A-1899-05T5 (N.J. Super. App. Div. 2006) (Unpublished)

ZONING; VARIANCES— Where a land use board’s decision in granting variances is not arbitrary, capricious or unreasonable, a court will not set the variances aside.

A municipality’s zoning board granted use and bulk variances to a developer to construct an apartment building. An objector opposed the board’s grant of the variances, but the lower court affirmed the board’s decision and held that the board’s grant of the variances was not arbitrary, capricious or unreasonable. The board had granted the use and bulk variances on the basis that they would neither substantially affect the public good nor the intent and purpose of the municipality’s zoning plan. The board had noted that the site where the apartment building was to be built was suited for residential development. Furthermore, it had found that the apartment building would conform with the character of the neighborhood. Although the developer did not meet the standard for parking spaces, the board determined there was adequate public transportation. The objector appealed, arguing that the board’s grant of the variances substantially impaired the intent and purpose of the municipal’s zoning ordinance.

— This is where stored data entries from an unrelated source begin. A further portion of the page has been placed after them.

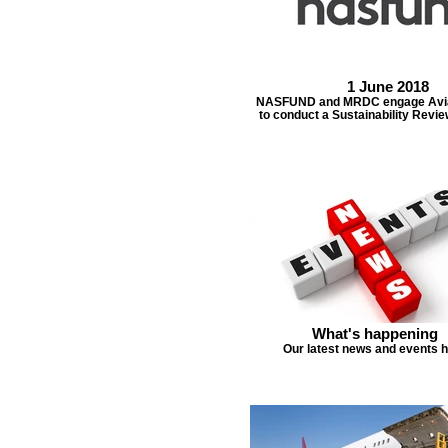
1 June 2018
NASFUND and MRDC engage Avia
to conduct a Sustainability Revi
What's happening
Our latest news and events 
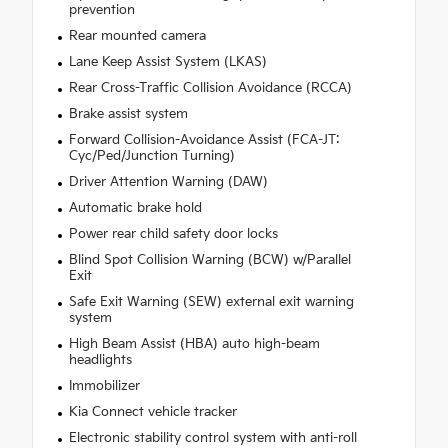
prevention
Rear mounted camera
Lane Keep Assist System (LKAS)
Rear Cross-Traffic Collision Avoidance (RCCA)
Brake assist system
Forward Collision-Avoidance Assist (FCA-JT:
Cyc/Ped/Junction Turning)
Driver Attention Warning (DAW)
Automatic brake hold
Power rear child safety door locks
Blind Spot Collision Warning (BCW) w/Parallel
Exit
Safe Exit Warning (SEW) external exit warning
system
High Beam Assist (HBA) auto high-beam
headlights
Immobilizer
Kia Connect vehicle tracker
Electronic stability control system with anti-roll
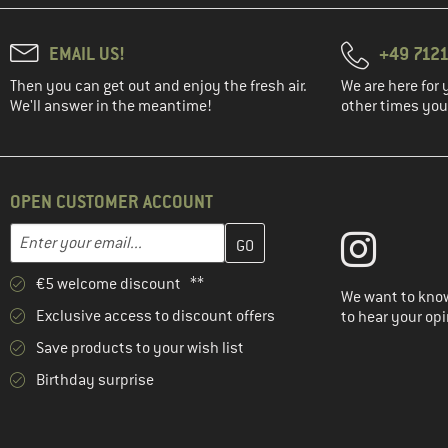
EMAIL US!
+49 7121
Then you can get out and enjoy the fresh air.
We are here for 
We'll answer in the meantime!
other times you'
OPEN CUSTOMER ACCOUNT
Enter your email address here and create your customer account 
Email address
€5 welcome discount **
We want to know
Exclusive access to discount offers
to hear your opi
Save products to your wish list
Birthday surprise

The lower court found that constructing the apartment building would contribute positively to the neighborhood by removing vacant industrial buildings as well as by meeting the need for new housing. It found that the apartment building would not interfere with any open space, light or air of the surrounding properties. Additionally, it found there was no evidence of any substantial impairment of the zoning plan. On further appeal, the Appellate Division affirmed, agreeing that the board’s decision in granting the variances was not arbitrary, capricious or unreasonable.